Upon arrival, we took a free walking tour to get acquainted with the small town of Interlaken, population ~6,000. The walking tour took us to the start of a trailhead that leads to the top of the town, which we tackled the next day. While there is also the option of a funicular, we opted for the challenging hike, with over 2,700 feet in elevation in a short distance. By the time we got to the top, we were walking among paragliders and the views were spectacular. Plus, it felt great to get the heart rate up. Not to worry, we followed the hike with some cheese fondue that was extremely delicious.
Our next adventure included something on my bucket list: Alpine Sledding. We weren’t far from the legendary track in Kandersteg and gave it a go. We trained out to Kandersteg, and then took thegondola up to a small town called Oeschinensee for our adventures du jour. Basically, you sit atop a small plastic slide, gliding down the mountain on a metal tracked course (half a mile long in total). We each did the course 5 times and lucked out with the weather since the slide cannot safely operate under wet conditions.
It started raining within 15 minutes following our ride but we braved the rain after hearing about a deliciously gorgeous mountain lake. We were presented with beautiful views, and even witnessed (from afar) half a dozen small avalanches in the surrounding mountains. There was still some snow and ice on the ground and we learned people ice skate on this lake during winter. UGH Switzerland is not real life, I’m convinced.
The next day, the weather looked ominous so we stayed indoors and became “Swiss Chocolatiers” by making our own chocolate at Funky Chocolate Club.
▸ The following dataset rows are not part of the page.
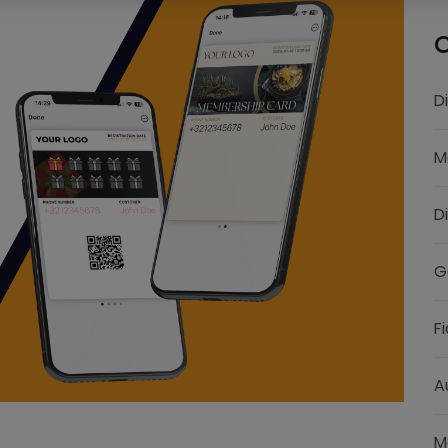
C
D
M
D
G
F
A
M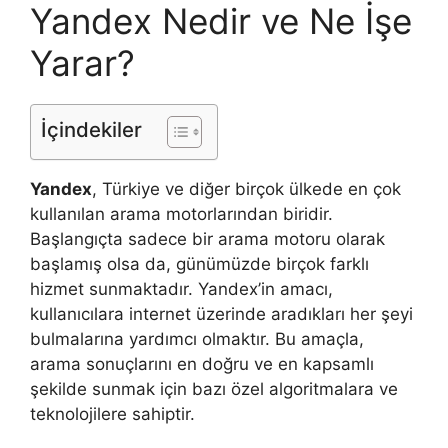
Yandex Nedir ve Ne İşe
Yarar?
İçindekiler
Yandex
, Türkiye ve diğer birçok ülkede en çok
kullanılan arama motorlarından biridir.
Başlangıçta sadece bir arama motoru olarak
başlamış olsa da, günümüzde birçok farklı
hizmet sunmaktadır. Yandex’in amacı,
kullanıcılara internet üzerinde aradıkları her şeyi
bulmalarına yardımcı olmaktır. Bu amaçla,
arama sonuçlarını en doğru ve en kapsamlı
şekilde sunmak için bazı özel algoritmalara ve
teknolojilere sahiptir.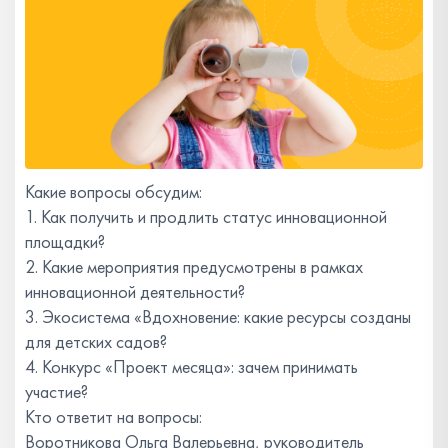
Какие вопросы обсудим:
1. Как получить и продлить статус инновационной
площадки?
2. Какие мероприятия предусмотрены в рамках
инновационной деятельности?
3. Экосистема «Вдохновение: какие ресурсы созданы
для детских садов?
4. Конкурс «Проект месяца»: зачем принимать
участие?
Кто ответит на вопросы:
Воротникова Ольга Валерьевна, руководитель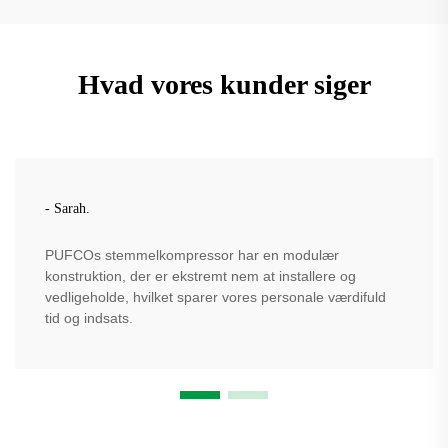
Hvad vores kunder siger
- Sarah.
PUFCOs stemmelkompressor har en modulær
konstruktion, der er ekstremt nem at installere og
vedligeholde, hvilket sparer vores personale værdifuld
tid og indsats.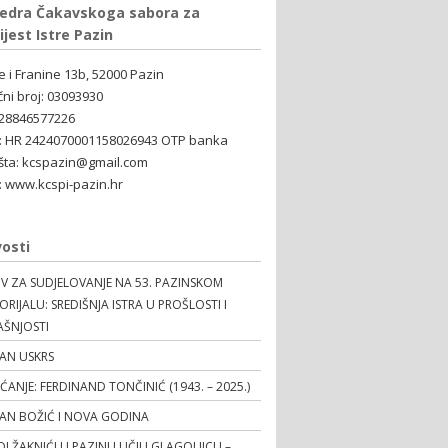
edra Čakavskoga sabora za
ijest Istre Pazin
ne i Franine 13b, 52000 Pazin
čni broj: 03093930
 28846577226
: HR 2424070001158026943 OTP banka
šta: kcspazin@gmail.com
 www.kcspi-pazin.hr
osti
V ZA SUDJELOVANJE NA 53. PAZINSKOM
RIJALU: SREDIŠNJA ISTRA U PROŠLOSTI I
AŠNJOSTI
AN USKRS
EĆANJE: FERDINAND TONČINIĆ (1943. – 2025.)
TAN BOŽIĆ I NOVA GODINA
I ŽAKNIĆI U PAZINU UČILI GLAGOLJICU –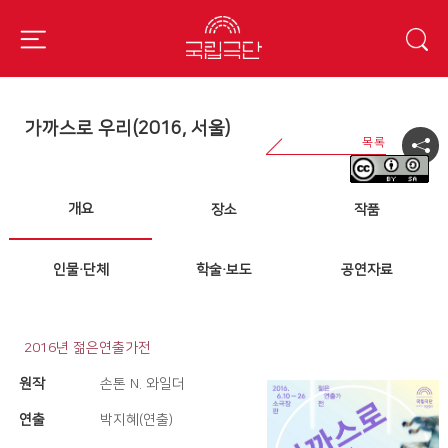
가까스로 우리(2016, 서울)
개요
장소
작품
인물·단체
학술·보도
공연자료
2016년 젊은연출가전
원작
손톤 N. 와일더
연출
박지혜(연출)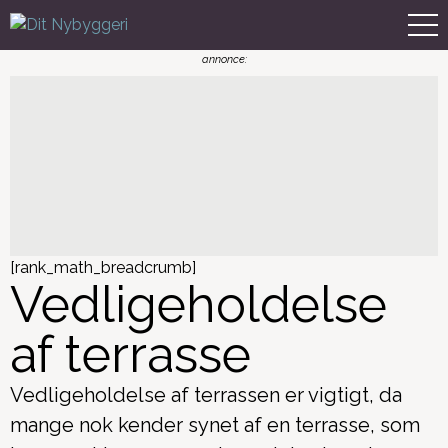
[rank_math_breadcrumb]
Vedligeholdelse
af terrasse
Vedligeholdelse af terrassen er vigtigt, da
mange nok kender synet af en terrasse, som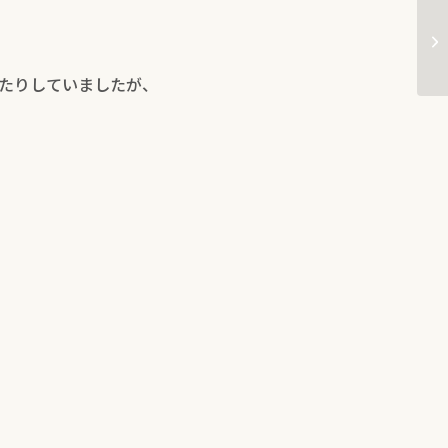
赤
生
たりしていましたが、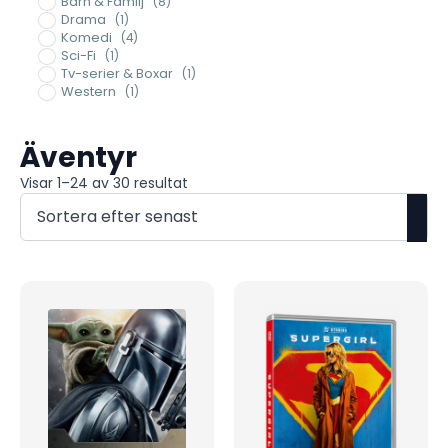
Barn & Familj
(8)
Drama
(1)
Komedi
(4)
Sci-Fi
(1)
Tv-serier & Boxar
(1)
Western
(1)
Äventyr
Sortera
Visar 1–24 av 30 resultat
efter
senaste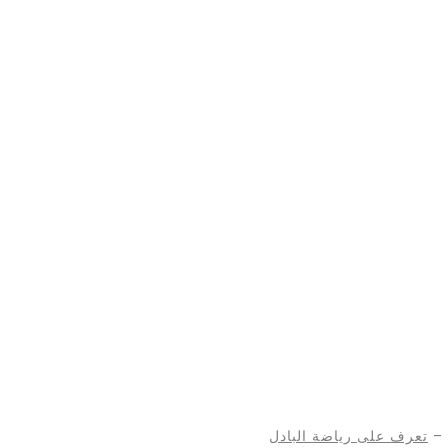
–
تعرف على رياضة البادل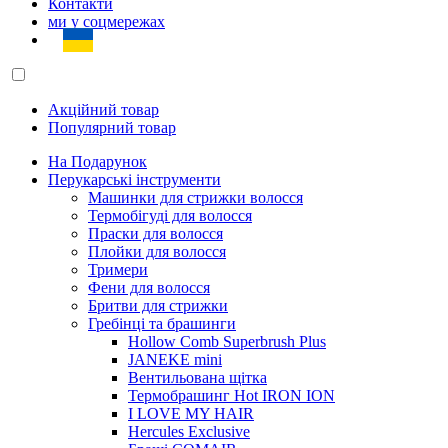
Контакти
ми у соцмережах
Акційний товар
Популярний товар
На Подарунок
Перукарські інструменти
Машинки для стрижки волосся
Термобігуді для волосся
Праски для волосся
Плойки для волосся
Тримери
Фени для волосся
Бритви для стрижки
Гребінці та брашинги
Hollow Comb Superbrush Plus
JANEKE mini
Вентильована щітка
Термобрашинг Hot IRON ION
I LOVE MY HAIR
Hercules Exclusive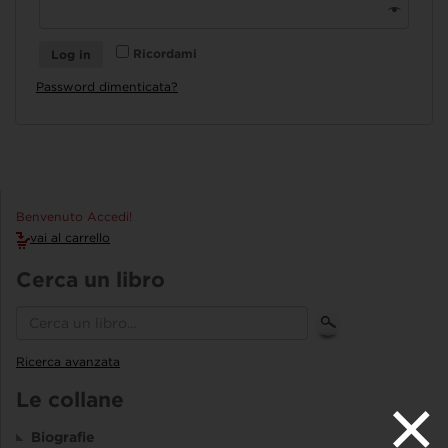
Ricordami
Log in
Password dimenticata?
Benvenuto Accedi!
vai al carrello
Cerca un libro
Ricerca avanzata
Le collane
Biografie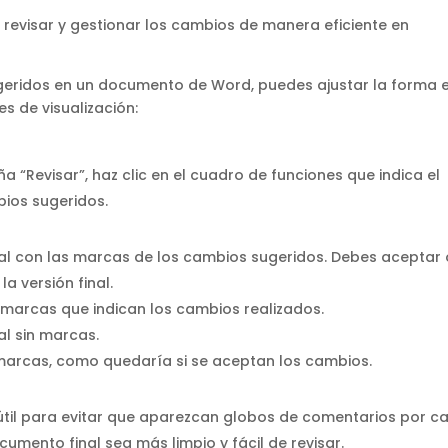
a revisar y gestionar los cambios de manera eficiente en
sugeridos en un documento de Word, puedes ajustar la forma 
s de visualización:
a “Revisar”, haz clic en el cuadro de funciones que indica el
bios sugeridos.
nal con las marcas de los cambios sugeridos. Debes aceptar 
a versión final.
n marcas que indican los cambios realizados.
al sin marcas.
n marcas, como quedaría si se aceptan los cambios.
r útil para evitar que aparezcan globos de comentarios por c
umento final sea más limpio y fácil de revisar.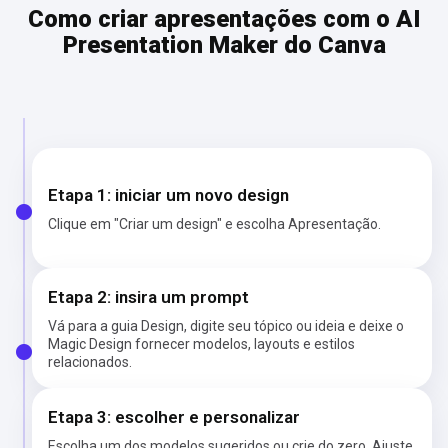
Como criar apresentações com o AI
Presentation Maker do Canva
Etapa 1: iniciar um novo design
Clique em "Criar um design" e escolha Apresentação.
Etapa 2: insira um prompt
Vá para a guia Design, digite seu tópico ou ideia e deixe o
Magic Design fornecer modelos, layouts e estilos
relacionados.
Etapa 3: escolher e personalizar
Escolha um dos modelos sugeridos ou crie do zero. Ajuste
It’s a business run by 2 Czech women and their awesome friend, Vlady and it was SO MUCH FUN. We definitely got chocolate wasted and I’m #sorryimnotsorry. Finished product below.
On our last full day in Interlaken, we finally participated in the most thrilling of outdoor adventures–canyoning. Essentially, you navigate down a rushing canyon by either repelling, jumping, or holding your breath, crossing your fingers, and sliding through rapids. It can be highly dangerous, but is extremely fun. While the weather was nice during our stay, that meant snow was melting quickly, causing the water levels to rise substantially and flow quickly, to the tune of 38 degrees Fahrenheit. Even when we arrived at the canyon, it was uncertain if we’d be able to go due to water conditions, but we had a small, able group, great guides, and at-the-limit water: all systems go! We had to hike a alternate path to the canyon’s head which provided additional excitement and it was a challenging, successful trip in the end. A few photos.
Importantly, now that we’re more than half way through our trip, we have made a purposeful shift in our mindset from “vacation mode” to “thought, reflection, and planning mode”. We certainly had our fair share of fun in Switzerland but truly took intentional time each day to write out and focus on various near and longterm goals. It’s an ongoing process but more on this personal development in later posts, I promise.
Though we were sad to leave Switzerland, we had a friendly face waiting for us in Barcelona, so hasta la vista, Interlaken!
Posted from: Seat 124 of TGV train 9702 en route from Barcelona, Spain to Nice, France.
Looking forward to hearing more about canyoning and intention setting!